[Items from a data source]
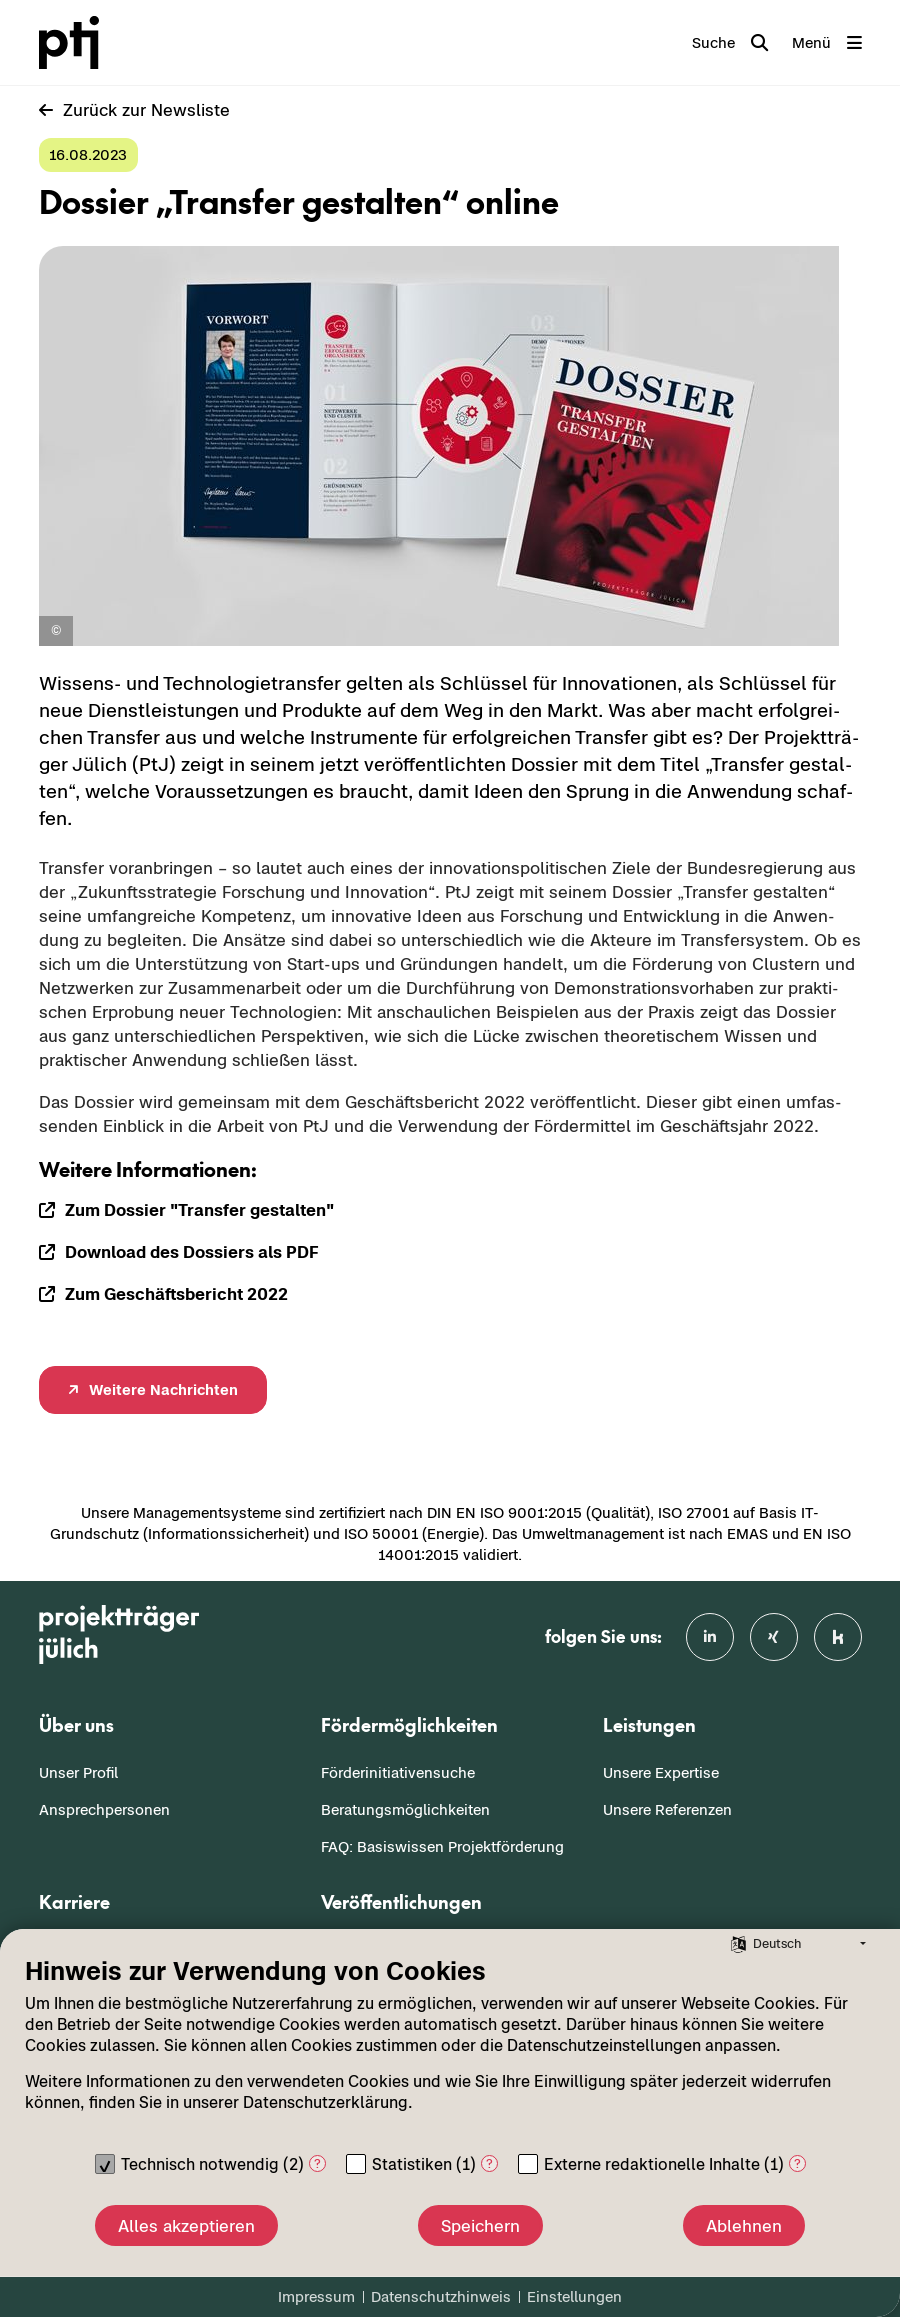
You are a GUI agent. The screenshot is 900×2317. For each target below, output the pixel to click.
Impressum (316, 2296)
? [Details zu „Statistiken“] (489, 2163)
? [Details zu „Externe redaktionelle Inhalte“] (797, 2163)
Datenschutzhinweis (441, 2296)
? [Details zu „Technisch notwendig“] (317, 2163)
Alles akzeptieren (186, 2226)
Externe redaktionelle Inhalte (652, 2164)
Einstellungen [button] (574, 2296)
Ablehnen (744, 2226)
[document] (450, 2049)
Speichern (480, 2226)
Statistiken (412, 2164)
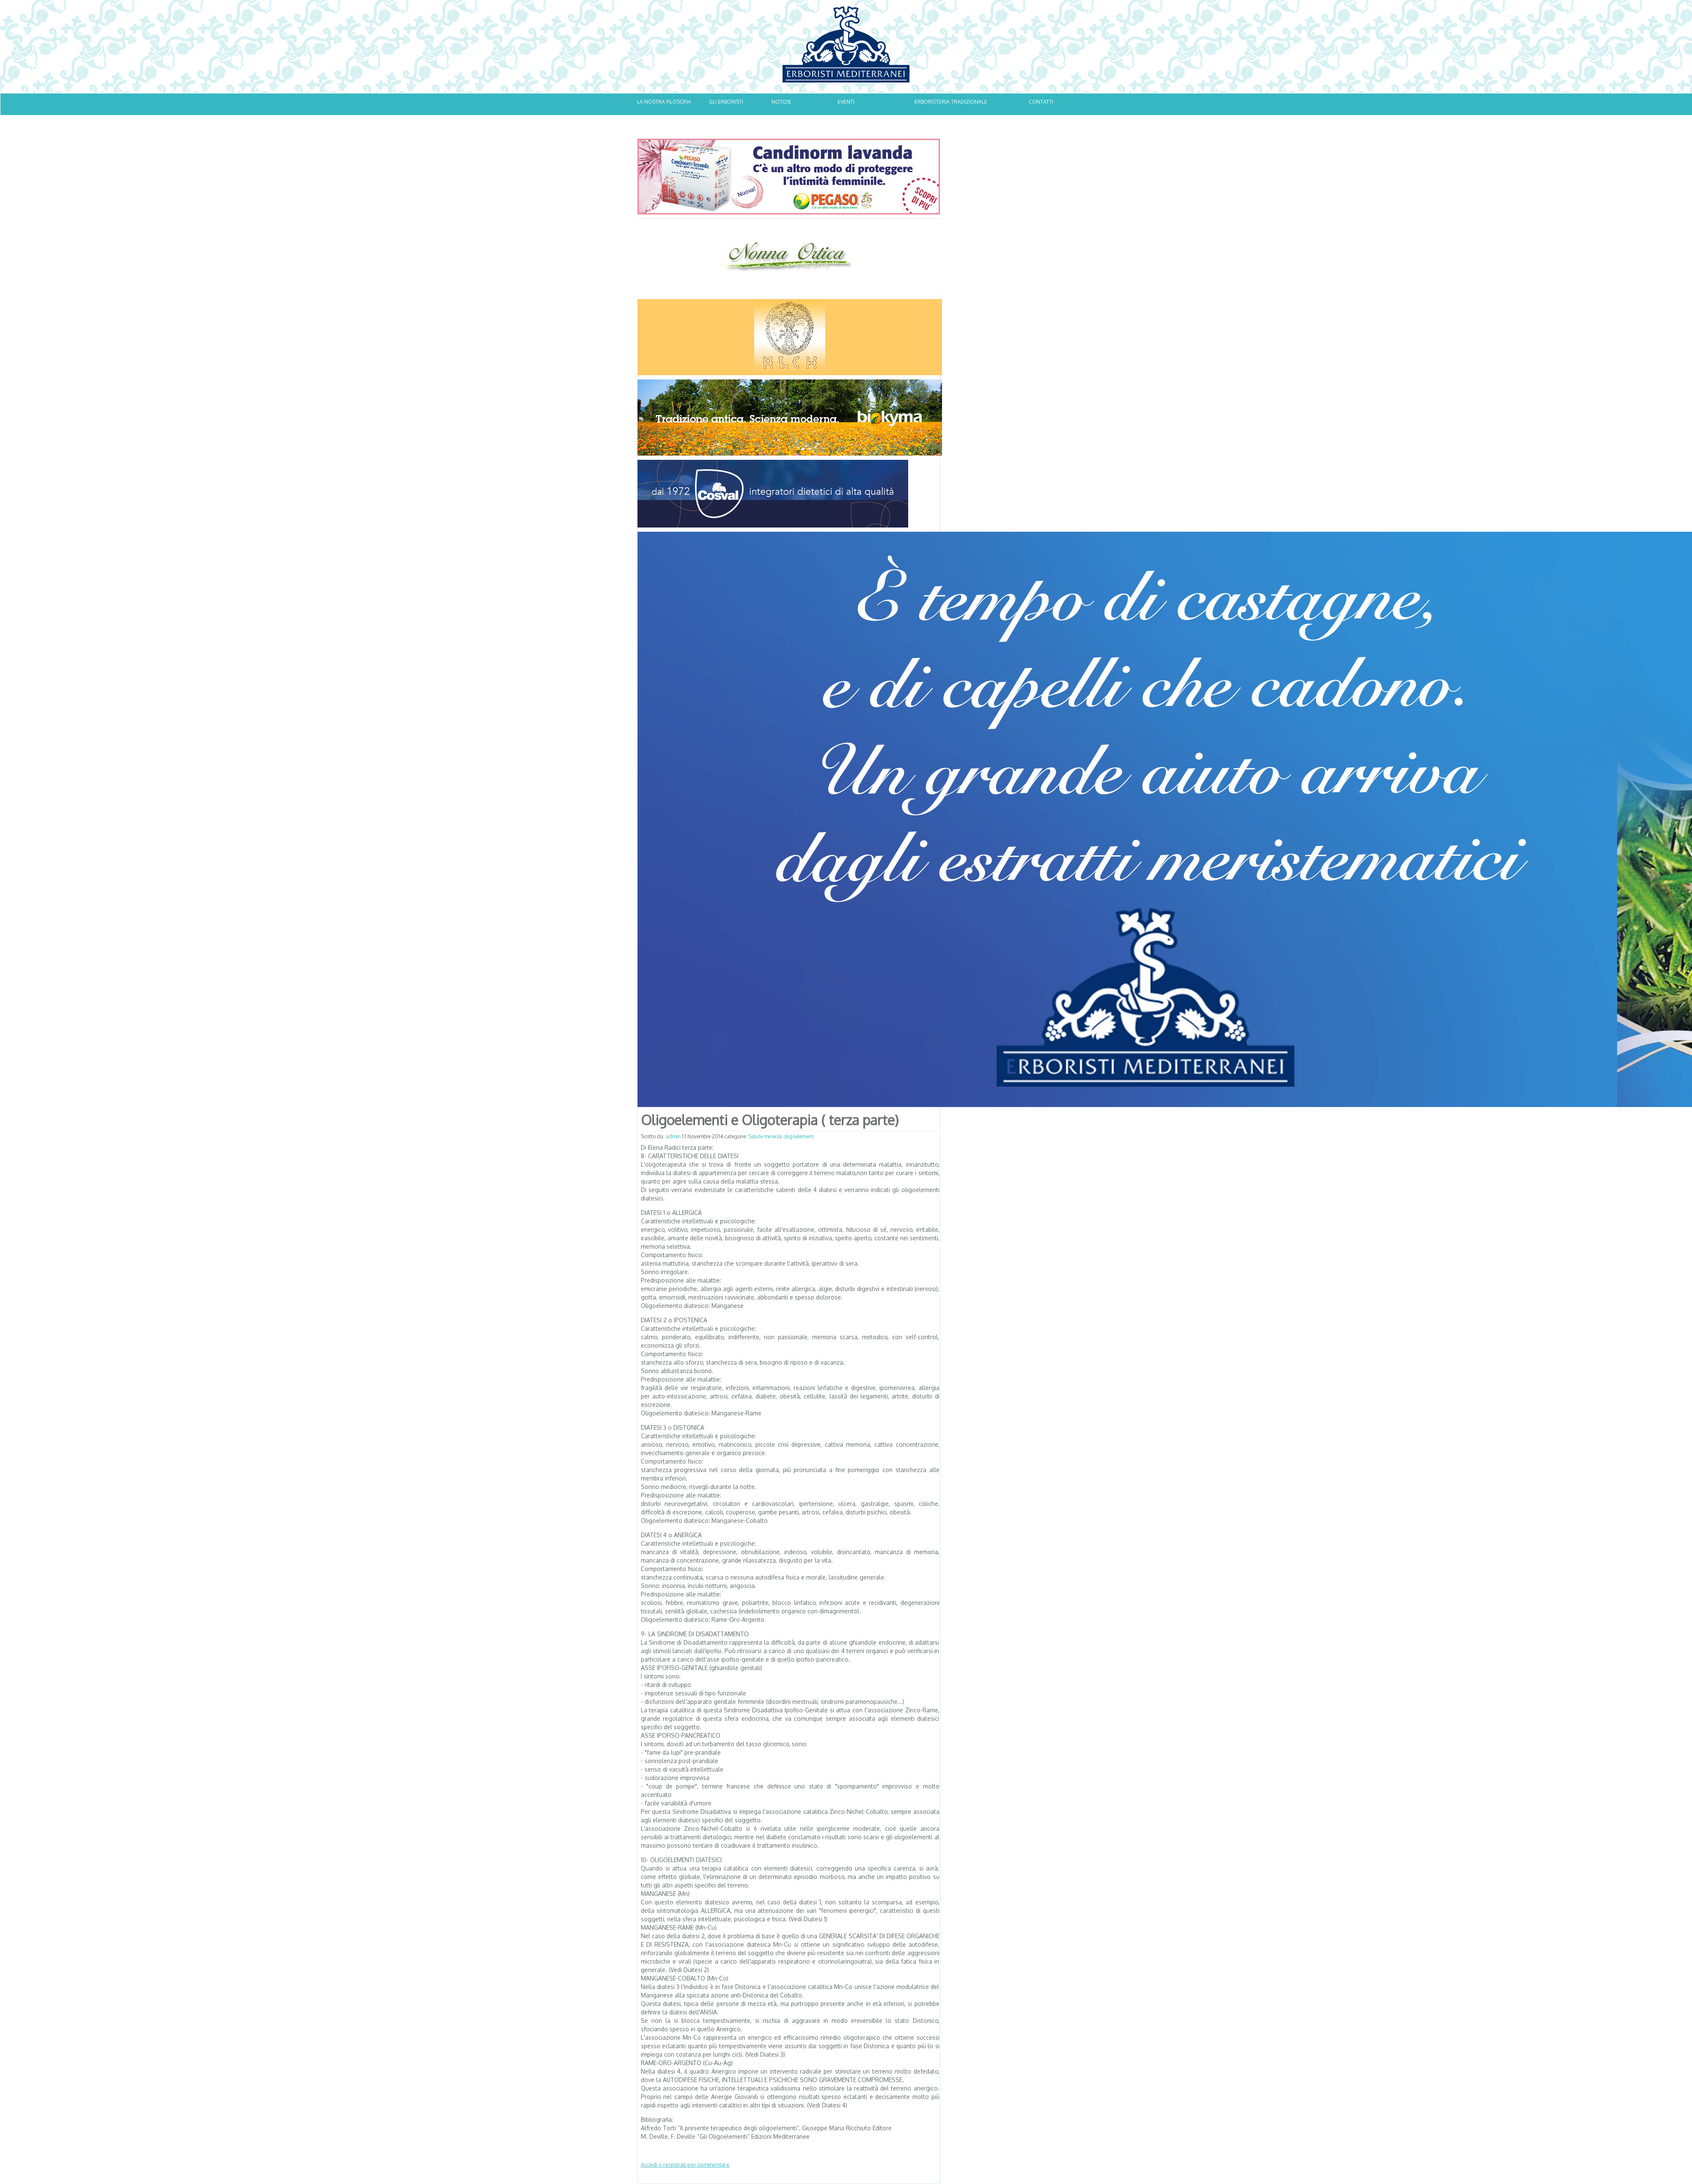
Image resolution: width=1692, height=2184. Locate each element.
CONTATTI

→ To do
Return the data above in its exact wording, with none of the pictures.

→ Output
You are a GUI agent. The screenshot is 900×2317. For each target below, output the pixel to click.
Impressum (316, 2296)
? [Details zu „Statistiken“] (489, 2163)
? [Details zu „Externe redaktionelle Inhalte“] (797, 2163)
Datenschutzhinweis (441, 2296)
? [Details zu „Technisch notwendig“] (317, 2163)
Alles akzeptieren (186, 2226)
Externe redaktionelle Inhalte (652, 2164)
Einstellungen [button] (574, 2296)
Ablehnen (744, 2226)
[document] (450, 2049)
Speichern (480, 2226)
Statistiken (412, 2164)
Image resolution: width=1692, height=2184. Locate each element.
CONTATTI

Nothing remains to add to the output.